----- ENTRIES SHOWN

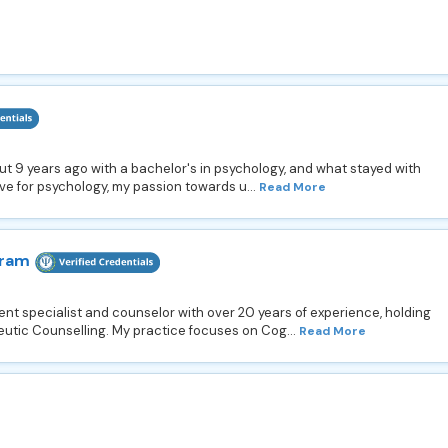
bout 9 years ago with a bachelor's in psychology, and what stayed with
ve for psychology, my passion towards u...
Read More
aram
 specialist and counselor with over 20 years of experience, holding
utic Counselling. My practice focuses on Cog...
Read More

----------

— TASK GOAL —
Write out each entry exactly as given, omitting any picture.

— RESPONSE BELOW —
bout 9 years ago with a bachelor's in psychology, and what stayed with
ve for psychology, my passion towards u...
Read More
aram
 specialist and counselor with over 20 years of experience, holding
utic Counselling. My practice focuses on Cog...
Read More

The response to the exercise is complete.